Mulligan spotlighted the government’s rising interest costs and worried that they would crowd out productive government spending.

“Because if you think about our GDP in simple terms, it’s number of people times productivity of people,” she said. “And as we seem to be heading toward policies that restrict immigration, we have to make people more productive if we want GDP to grow. There needs to be a lot of investment in education and building up our labor force.”

Johnson said the U.S. economy has “extremely good fundamentals” but Washington had become overly dependent on borrowing from other countries. With a note of frustration, he added: “We didn’t used to do this. We didn’t have to do this.”

Johnson worries that there is “no political will” to use appropriate counter-cyclical fiscal policy, which would mean running significantly lower deficits in a strong economy. This lack of will, he said, is “very scary because that — over time — adds up to a very dangerous position for us.”
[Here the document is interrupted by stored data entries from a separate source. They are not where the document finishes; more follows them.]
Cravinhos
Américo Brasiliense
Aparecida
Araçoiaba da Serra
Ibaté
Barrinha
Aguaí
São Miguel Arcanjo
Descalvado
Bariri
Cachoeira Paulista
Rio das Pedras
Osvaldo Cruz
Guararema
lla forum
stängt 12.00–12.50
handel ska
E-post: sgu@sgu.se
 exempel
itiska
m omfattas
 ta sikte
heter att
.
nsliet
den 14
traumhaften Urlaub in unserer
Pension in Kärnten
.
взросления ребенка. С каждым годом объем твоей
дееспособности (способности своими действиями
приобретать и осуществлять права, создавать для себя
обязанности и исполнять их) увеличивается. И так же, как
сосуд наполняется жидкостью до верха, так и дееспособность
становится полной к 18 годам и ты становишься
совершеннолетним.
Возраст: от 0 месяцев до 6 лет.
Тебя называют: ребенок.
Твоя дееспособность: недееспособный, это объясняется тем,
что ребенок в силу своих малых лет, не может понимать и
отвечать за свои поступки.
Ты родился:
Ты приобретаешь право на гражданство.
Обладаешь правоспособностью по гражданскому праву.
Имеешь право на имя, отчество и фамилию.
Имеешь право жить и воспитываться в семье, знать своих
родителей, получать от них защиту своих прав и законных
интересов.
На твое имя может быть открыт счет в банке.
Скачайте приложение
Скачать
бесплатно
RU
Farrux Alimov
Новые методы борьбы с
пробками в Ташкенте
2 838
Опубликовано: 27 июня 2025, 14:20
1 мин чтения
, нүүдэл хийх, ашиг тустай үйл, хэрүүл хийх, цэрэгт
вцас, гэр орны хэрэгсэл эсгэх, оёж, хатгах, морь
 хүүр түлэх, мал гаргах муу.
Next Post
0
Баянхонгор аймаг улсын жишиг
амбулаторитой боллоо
There was also discussion of when and how financial markets might react to the country’s rising debt.

Rattner said: “I think the question I often get asked is, ‘When are the markets going to react to this and understand this level of debt?’ And I think I worry about two things. I worry about the possibility that the markets will react to this and we’ll have a credit crisis of some sort — and I worry about the possibility that the markets won’t react to this and we’ll simply go on for the next 10 years without the markets ever revolting, so to speak.”

The problem with this second scenario, the panelists agreed, is that it might allow dangerous fiscal pressures and economic risks to continue to grow for years.

Referring to her insurance company, Mulligan said: “We, too, see that there is a possibility that the debt markets might not recognize this in the short term and that . . . a lot of pressure could build up for the long term.”

Johnson had this warning: “Increasingly, frankly, our fate is not in our hands. Because whether there is an impact on bond markets, for example, depends on whether other countries around the world choose to run a current accounts surplus and invest, overall  . . . those proceeds in our U.S. government debt.”

The panelists were not optimistic about the prospects for fiscal reform within the next few years, absent some sort of budgetary or economic crisis.

As The Concord Coalition often points out, however, it would be folly for the nation to wait for a crisis to adopt more responsible fiscal policies. That would virtually guarantee that the political choices would become more difficult and the necessary changes more painful.

Putting Washington’s financial house in order, on the other hand, could boost economic growth, ensure more good-paying jobs, increase investor confidence and protect U.S. living standards.

The Concord Coalition receives financial support from the Peterson Foundation.